Raconterait-il à son hôte son expérience de la nuit ?… Certes, celui-ci devait savoir fort bien à quoi s’en tenir : n’avait-il pas failli en parler déjà à son invité, alors que ce dernier lui demandait comment l’ex-propriétaire du Gîte-Riant avait pu se décider à se défaire de sa maison ?… M. Jacques s’était tu pourtant… sans doute, il avait espéré que le… spectre du Gîte-Riant ne donnerait pas de… démonstration pendant le séjour de son invité sous son toit. Ces sanglots étaient donc plutôt intermittents… Ce n’était pas toutes les nuits qu’ils se faisaient entendre… Tout de même comme c’était étrange, étrange !…

— Je ne sonnerai pas mot de ce dont j’ai été témoin cette nuit, résolut Yvon soudain. Si la chose se renouvelle pourtant, je proposerai à M. Jacques que nous fassions une investigation et que nous essayions de découvrir la source de ces lugubres bruits… Tout ce que je sais, dans tous les cas, c’est que je n’aimerais pas à habiter le Gîte-Riant, à l’année… Comme dirait ce bon M. Francœur, je crois vraiment que cette maison est « hantée ».

Notre jeune ami passa le reste de la nuit debout ; il n’essaya même pas de se remettre au lit, sachant bien qu’il était trop énervé pour dormir.

Vers les quatre heures du matin arriva Lionel Jacques.

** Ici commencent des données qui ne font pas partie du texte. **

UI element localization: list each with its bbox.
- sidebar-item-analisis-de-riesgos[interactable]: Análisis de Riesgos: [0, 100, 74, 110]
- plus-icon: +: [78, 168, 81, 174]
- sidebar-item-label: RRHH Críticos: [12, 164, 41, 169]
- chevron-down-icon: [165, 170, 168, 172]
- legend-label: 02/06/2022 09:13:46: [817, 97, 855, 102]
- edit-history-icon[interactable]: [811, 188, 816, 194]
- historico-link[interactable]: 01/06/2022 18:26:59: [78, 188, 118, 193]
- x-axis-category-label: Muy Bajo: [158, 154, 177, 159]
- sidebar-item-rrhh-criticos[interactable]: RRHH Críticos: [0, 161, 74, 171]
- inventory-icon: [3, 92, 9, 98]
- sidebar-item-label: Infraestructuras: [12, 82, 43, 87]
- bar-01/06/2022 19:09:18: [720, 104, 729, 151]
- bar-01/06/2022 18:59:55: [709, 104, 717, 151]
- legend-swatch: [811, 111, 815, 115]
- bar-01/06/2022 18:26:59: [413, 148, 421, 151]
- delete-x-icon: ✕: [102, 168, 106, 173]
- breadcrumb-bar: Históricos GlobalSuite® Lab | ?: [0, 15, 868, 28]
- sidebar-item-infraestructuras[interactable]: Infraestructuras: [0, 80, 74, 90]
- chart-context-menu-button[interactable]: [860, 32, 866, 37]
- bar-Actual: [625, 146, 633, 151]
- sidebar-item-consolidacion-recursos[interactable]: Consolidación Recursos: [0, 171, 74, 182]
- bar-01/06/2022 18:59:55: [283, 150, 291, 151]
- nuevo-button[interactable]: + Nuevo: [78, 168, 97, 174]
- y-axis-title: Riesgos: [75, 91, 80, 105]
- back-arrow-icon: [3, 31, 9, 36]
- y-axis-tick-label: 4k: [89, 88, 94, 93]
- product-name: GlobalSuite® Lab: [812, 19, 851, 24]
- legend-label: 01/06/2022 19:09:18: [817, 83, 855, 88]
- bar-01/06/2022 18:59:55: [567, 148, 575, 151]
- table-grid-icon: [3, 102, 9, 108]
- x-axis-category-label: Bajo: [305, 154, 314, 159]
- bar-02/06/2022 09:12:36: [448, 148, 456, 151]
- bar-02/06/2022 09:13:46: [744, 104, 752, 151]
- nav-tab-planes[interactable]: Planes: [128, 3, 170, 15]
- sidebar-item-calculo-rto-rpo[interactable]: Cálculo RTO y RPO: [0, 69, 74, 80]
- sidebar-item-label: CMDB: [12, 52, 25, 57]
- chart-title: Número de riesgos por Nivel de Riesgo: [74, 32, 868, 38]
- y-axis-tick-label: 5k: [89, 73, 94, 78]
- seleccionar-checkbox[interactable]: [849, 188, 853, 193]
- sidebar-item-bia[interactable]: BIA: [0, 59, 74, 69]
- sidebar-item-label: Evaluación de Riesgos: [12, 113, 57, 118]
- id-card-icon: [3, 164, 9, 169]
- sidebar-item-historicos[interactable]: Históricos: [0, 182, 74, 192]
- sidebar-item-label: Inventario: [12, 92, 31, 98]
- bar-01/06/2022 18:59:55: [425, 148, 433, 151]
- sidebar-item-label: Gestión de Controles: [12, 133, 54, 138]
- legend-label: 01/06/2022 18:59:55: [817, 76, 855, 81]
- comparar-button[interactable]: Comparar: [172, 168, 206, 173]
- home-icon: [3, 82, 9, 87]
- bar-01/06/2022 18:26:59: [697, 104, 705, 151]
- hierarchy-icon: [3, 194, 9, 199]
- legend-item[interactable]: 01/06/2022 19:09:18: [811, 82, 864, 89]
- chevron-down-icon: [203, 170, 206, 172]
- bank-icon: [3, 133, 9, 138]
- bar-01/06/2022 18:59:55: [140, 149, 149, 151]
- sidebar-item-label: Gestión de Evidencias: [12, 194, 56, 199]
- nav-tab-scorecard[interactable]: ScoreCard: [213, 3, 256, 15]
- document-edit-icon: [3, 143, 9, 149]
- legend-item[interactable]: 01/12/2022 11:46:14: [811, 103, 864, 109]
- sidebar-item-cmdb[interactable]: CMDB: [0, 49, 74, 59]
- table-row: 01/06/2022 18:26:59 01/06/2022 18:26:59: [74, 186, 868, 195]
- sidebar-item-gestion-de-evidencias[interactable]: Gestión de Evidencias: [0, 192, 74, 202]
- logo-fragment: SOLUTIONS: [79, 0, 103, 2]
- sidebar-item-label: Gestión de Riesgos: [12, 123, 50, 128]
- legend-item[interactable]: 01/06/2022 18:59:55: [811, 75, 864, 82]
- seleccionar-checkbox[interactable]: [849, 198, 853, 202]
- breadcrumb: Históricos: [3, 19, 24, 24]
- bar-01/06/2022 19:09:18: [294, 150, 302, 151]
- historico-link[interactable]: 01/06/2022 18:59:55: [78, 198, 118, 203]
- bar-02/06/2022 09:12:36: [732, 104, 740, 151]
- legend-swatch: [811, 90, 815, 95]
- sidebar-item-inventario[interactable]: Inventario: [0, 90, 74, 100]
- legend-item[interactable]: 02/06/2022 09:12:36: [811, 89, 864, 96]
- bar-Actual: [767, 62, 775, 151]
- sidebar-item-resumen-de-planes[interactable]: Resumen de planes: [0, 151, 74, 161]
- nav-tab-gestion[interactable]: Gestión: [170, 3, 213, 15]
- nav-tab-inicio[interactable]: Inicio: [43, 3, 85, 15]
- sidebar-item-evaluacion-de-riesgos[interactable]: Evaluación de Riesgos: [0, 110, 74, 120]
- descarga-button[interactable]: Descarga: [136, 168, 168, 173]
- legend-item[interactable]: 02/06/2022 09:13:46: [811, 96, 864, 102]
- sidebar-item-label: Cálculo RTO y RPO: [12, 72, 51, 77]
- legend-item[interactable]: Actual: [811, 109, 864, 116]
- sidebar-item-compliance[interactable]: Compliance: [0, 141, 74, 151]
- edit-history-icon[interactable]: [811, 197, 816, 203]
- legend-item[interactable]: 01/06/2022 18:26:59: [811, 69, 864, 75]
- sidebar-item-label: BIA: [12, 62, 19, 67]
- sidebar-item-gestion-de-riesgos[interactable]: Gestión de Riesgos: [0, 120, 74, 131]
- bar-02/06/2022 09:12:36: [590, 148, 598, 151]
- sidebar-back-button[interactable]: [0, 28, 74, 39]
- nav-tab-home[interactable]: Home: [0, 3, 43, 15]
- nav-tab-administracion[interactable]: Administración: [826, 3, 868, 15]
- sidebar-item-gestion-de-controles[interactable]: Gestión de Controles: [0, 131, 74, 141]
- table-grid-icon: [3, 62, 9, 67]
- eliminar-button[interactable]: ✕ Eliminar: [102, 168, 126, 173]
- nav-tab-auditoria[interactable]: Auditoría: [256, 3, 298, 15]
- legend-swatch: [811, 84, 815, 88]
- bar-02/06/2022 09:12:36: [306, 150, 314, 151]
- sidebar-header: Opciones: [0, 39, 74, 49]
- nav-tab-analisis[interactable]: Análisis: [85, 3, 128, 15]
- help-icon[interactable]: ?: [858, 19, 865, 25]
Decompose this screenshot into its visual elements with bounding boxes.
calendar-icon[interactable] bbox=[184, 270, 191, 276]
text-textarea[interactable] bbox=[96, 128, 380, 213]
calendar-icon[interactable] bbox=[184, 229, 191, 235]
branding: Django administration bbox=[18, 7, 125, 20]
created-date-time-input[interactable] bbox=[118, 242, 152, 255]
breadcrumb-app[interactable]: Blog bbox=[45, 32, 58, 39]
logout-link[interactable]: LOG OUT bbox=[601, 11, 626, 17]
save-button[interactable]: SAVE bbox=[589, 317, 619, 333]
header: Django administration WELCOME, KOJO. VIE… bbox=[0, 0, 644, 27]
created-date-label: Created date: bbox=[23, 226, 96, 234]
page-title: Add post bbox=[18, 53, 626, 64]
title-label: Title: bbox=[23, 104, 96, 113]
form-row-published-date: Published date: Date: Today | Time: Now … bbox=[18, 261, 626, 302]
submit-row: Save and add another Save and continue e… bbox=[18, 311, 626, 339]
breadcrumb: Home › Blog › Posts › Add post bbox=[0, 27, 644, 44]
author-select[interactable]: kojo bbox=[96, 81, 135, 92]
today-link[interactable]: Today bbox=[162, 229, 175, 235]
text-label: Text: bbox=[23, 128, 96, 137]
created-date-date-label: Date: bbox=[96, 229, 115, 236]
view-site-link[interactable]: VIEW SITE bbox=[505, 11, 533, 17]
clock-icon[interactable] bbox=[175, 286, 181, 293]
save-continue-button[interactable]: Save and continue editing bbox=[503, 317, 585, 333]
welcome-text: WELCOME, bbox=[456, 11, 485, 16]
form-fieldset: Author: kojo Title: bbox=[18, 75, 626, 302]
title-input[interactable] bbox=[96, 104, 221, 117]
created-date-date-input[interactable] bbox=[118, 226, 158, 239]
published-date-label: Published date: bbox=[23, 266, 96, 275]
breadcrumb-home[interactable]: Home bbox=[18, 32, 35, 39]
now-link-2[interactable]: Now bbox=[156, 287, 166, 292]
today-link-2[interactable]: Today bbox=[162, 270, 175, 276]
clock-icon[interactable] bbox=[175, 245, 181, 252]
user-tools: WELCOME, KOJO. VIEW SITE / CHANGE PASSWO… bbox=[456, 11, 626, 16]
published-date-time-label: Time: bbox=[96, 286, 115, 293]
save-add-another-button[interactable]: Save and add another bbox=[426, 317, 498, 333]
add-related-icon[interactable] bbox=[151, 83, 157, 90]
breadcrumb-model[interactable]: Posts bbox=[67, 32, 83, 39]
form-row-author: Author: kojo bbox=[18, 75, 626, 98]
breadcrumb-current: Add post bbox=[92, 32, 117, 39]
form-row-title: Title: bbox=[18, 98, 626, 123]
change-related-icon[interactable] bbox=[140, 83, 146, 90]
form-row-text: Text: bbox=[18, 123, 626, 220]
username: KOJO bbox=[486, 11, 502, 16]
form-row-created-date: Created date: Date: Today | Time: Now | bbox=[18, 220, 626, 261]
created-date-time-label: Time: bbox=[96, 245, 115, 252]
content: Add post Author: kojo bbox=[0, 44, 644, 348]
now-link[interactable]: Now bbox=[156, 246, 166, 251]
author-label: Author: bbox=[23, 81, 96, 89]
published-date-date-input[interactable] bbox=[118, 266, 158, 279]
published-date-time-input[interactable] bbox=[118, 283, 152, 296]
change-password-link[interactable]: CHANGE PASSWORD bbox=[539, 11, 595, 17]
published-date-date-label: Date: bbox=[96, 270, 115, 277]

Yvon l’entendit parler à Alphonse Cloutier ; il l’entendit aussi se mettre au lit.

Les sanglots, les chuchotements ne se firent plus entendre ; un silence complet enveloppait le Gîte-Riant

Mais Yvon Ducastel se trouvait aux prises avec un mystère… et il eut donné beaucoup pour pouvoir en trouver la solution.